He also uses a stream-of-consciousness (long, winding, sentences with multiple perspectives) that show how Sarty is confused, disoriented, and conflicted between his outlaw father and social justice.

Faulkner really can't use Sarty as a narrator, because he's too young to understand the complexity that the story demands.  Therefore, Faulkner filters Sarty's thinking through an older authorial voice, who, of course, is more experienced with elements of clannishness, Gothicism, Southern values and culture.

Enotes says it best:

Faulkner was a perspectivist: That is to say he liked to tell a story from some particular point of view—or sometimes, as in the novels, from many divergent points of view, each with its own insistent emphasis. ‘‘Barn Burning’’ offers a fairly controlled example of the application of perspectivism. Faulkner tells his story primarily from the point of view of young Sarty, a ten-year-old boy. This requires that Faulkner gives us the raw reportage of scene and event that an illiterate ten-year-old would give us, if he could.
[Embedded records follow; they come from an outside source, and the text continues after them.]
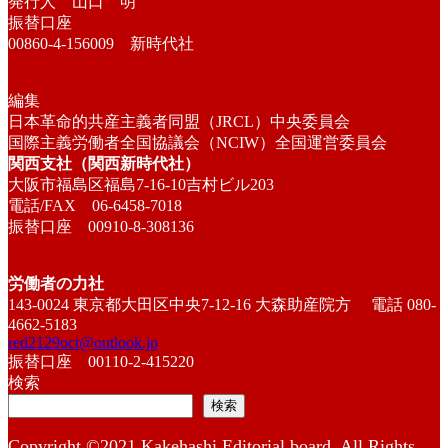
発行人 山口 明
振替口座
00860-4-156009 新時代社
編集
日本革命的共産主義者同盟（JRCL）中央委員会
国際主義労働者全国協議会（NCIW）全国運営委員会
関西支社（関西新時代社）
大阪市福島区福島7-16-10吉村ビル203
電話/FAX 06-6458-7018
振替口座 00910-8-308136
労働者の力社
143-0024 東京都大田区中央7-12-16 大森助産院方 電話 080-
4662-5183
red2129oct@outlook.jp
振替口座 00110-2-415220
検索
検索
Copyright ©2021 Kakehashi Editorial board. All Rights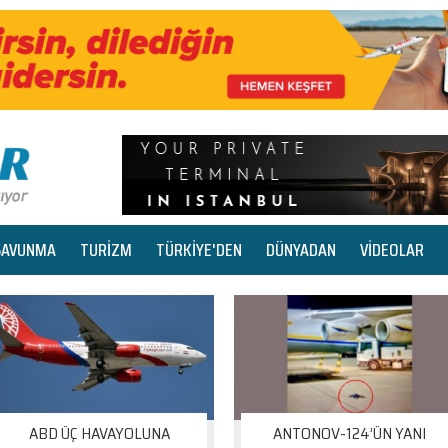
SAVUNMA
TURİZM
TÜRKİYE'DEN
DÜNYADAN
VİDEOLAR
ABD ÜÇ HAVAYOLUNA
ANTONOV-124’ÜN YANI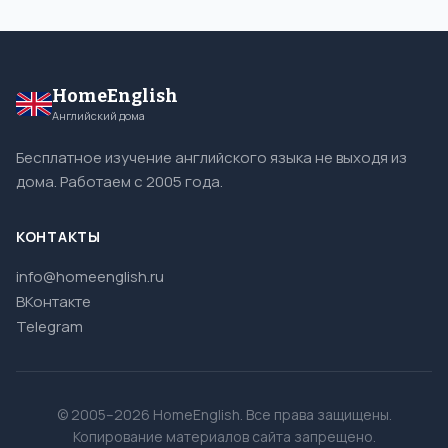
HomeEnglish
Английский дома
Бесплатное изучение английского языка не выходя из
дома. Работаем с 2005 года.
КОНТАКТЫ
info@homeenglish.ru
ВКонтакте
Telegram
© 2005–2026 HomeEnglish. Все права защищены.
Копирование материалов сайта запрещено.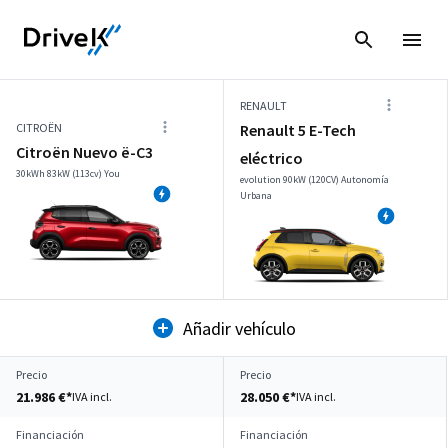
RENAULT
CITROËN
Renault 5 E-Tech
Citroën Nuevo ë-C3
eléctrico
30kWh 83kW (113cv) You
evolution 90kW (120CV) Autonomía
Urbana
Añadir vehículo
Precio
Precio
21.986 €*
28.050 €*
IVA incl.
IVA incl.
Financiación
Financiación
Thus, Sarty sees the pictures on the labels of the goods in the general store but cannot understand the lettering; adults loom over him, so that he feels dwarfed by them; and he struggles with moral and intellectual categories, as when he can only see Mr. Harris as an "enemy." There are few departures from this strict perspectivism, but they are telling, as when, in the penultimate paragraph of the tale, an omniscient narrator divulges the truth about Ab's behavior as a soldier during the Civil War. But even this is a calculated feature of Faulkner's style: the breaking-in of the omniscient narrator is another way of fracturing the continuity of the narrative, of reminding readers that there are many perspectives, including a transcendental one in which all facts are known to the author. One further note about the story's confined perspective: Sharing Sarty's immediate impressions and judgments forges a strong bond between the boy and the reader.